We are committed to strong corporate governance and have taken a number of recent actions to materially enhance our corporate governance, including:

 

·Declassification of the Board: At this Annual Meeting, we are asking our stockholders to approve a proposal to declassify our Board.

 

·Elimination of Supermajority Vote Requirements: At this Annual Meeting, we are also asking our stockholders to approve a proposal to eliminate the supermajority voting requirements from our Charter and Bylaws making it easier for our stockholders to take certain actions.

 

·Increased Board Diversity: Since April 2019, we have added two female directors and our first African American director to our Board.

  

We believe that approval of the Bylaw Amendment Proposal would further strengthen our corporate governance and bring us in line with virtually all public companies of our size.

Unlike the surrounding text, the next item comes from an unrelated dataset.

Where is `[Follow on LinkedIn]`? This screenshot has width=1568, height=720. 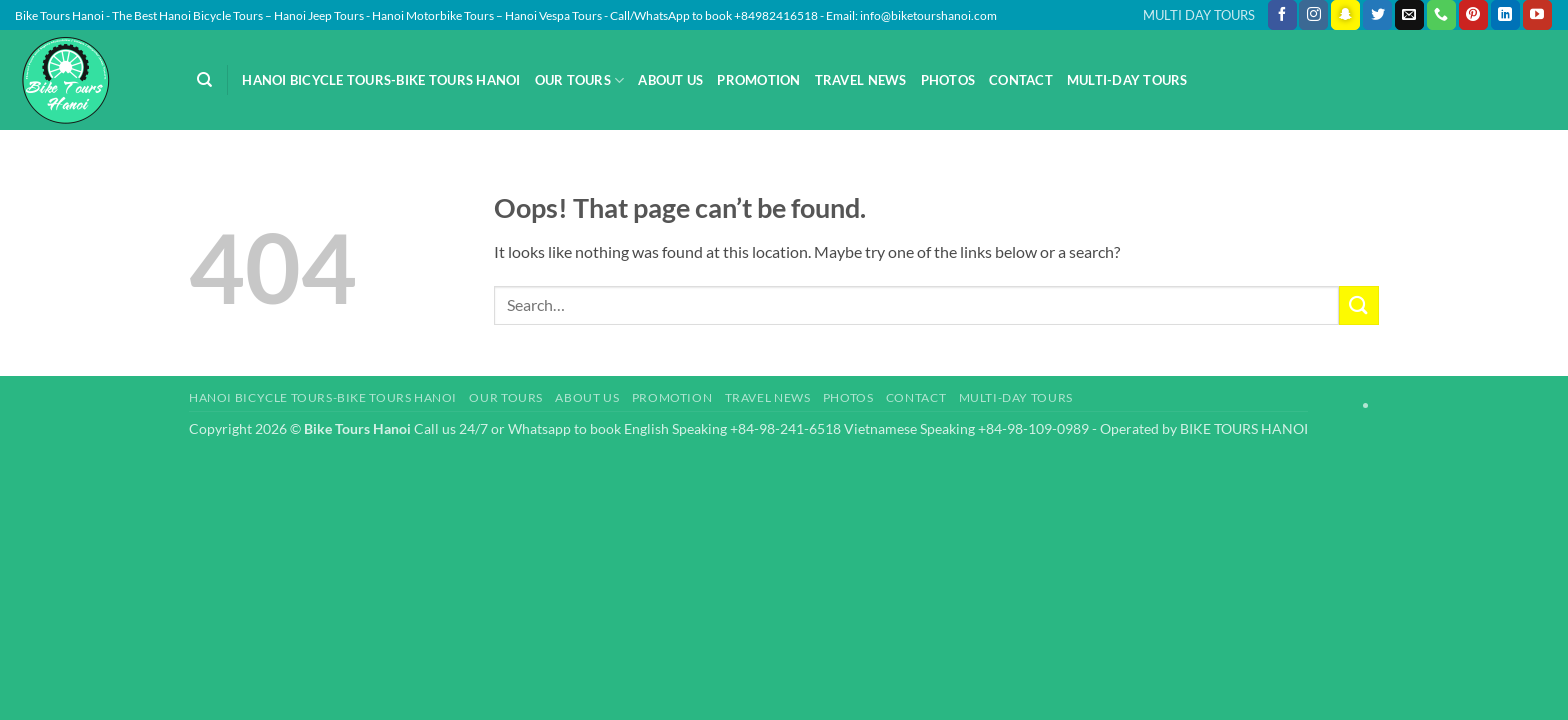 [Follow on LinkedIn] is located at coordinates (1505, 15).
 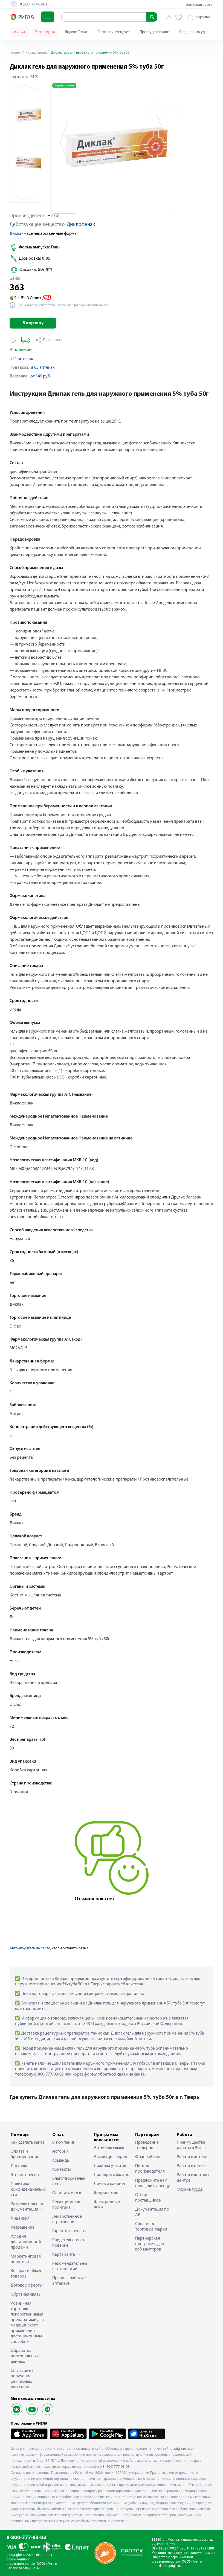 What do you see at coordinates (64, 2142) in the screenshot?
I see `О компании` at bounding box center [64, 2142].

In particular, we wanted to highlight the following in support of the approval of the Bylaw Amendment Proposal:

 

·Approximately 99% of the S&P 600 companies have bylaws that can be amended by the board without stockholder approval according to FactSet.

 

·Requiring stockholder approval of all Bylaw amendments would impose an unnecessary administrative burden, expense and delay on the Company by requiring all amendments to wait until an annual meeting of the Stockholders or the convening of a special meeting. As a result, important or necessary amendments to the Bylaws may not be able to be made within the timeframe to serve the best interests of the Company and its stockholders.

 

·Our stockholders have, and will continue to have, the ability to amend our Bylaws unilaterally whether or not the Bylaw Amendment Proposal is approved.

 

·The proposal to eliminate the supermajority vote requirements makes it easier for our stockholders to amend our Bylaws by reducing the required vote for Bylaw amendments to a simple majority.

 

1

 

 

·While we are not currently contemplating any additional amendments to our Bylaws, it is important for our Board to have the same flexibility as virtually every other public company to amend the Bylaws in response to changes.

 

·Institutional Shareholder Services (ISS) has recommended that our stockholders vote “FOR” the approval of the Bylaw Amendment Proposal.

 

For the reasons above and those stated in the Proxy Statement, we ask you to vote “FOR” the Bylaw Amendment Proposal described in “Proposal 6” of the Proxy Statement.

 

If you have already returned your proxy or provided your voting instructions pursuant to the Internet or telephone voting options, you may change your vote by (1) providing later-dated voting instructions pursuant to the Internet or telephone voting options, (2) delivering another later-dated proxy, if you requested a printed copy of the proxy materials, (3) voting during the Annual Meeting or (4) contacting our proxy solicitor, Okapi Partners LLC, at (212) 297-0720. If your shares of Company common stock are held in street name with a brokerage firm, you should contact your broker regarding changing your voting instructions.

 

We thank you for your continued support and interest in GMS Inc.

 

  Sincerely,
   
  /s/ JOHN C. TURNER, JR.
   
  John C. Turner, Jr.
  President, Chief Executive Officer and Director

  

Important Information

 

This Supplement to the Proxy Statement is first being released to our stockholders on or about October 13, 2020 and should be read together with the Proxy Statement. Except as specifically supplemented by the information contained in this Supplement, all information set forth in the Proxy Statement remains accurate and should be considered in voting your shares. Stockholders may obtain a free copy of the Proxy Statement and other documents that the Company files with the SEC at the SEC’s website at www.sec.gov.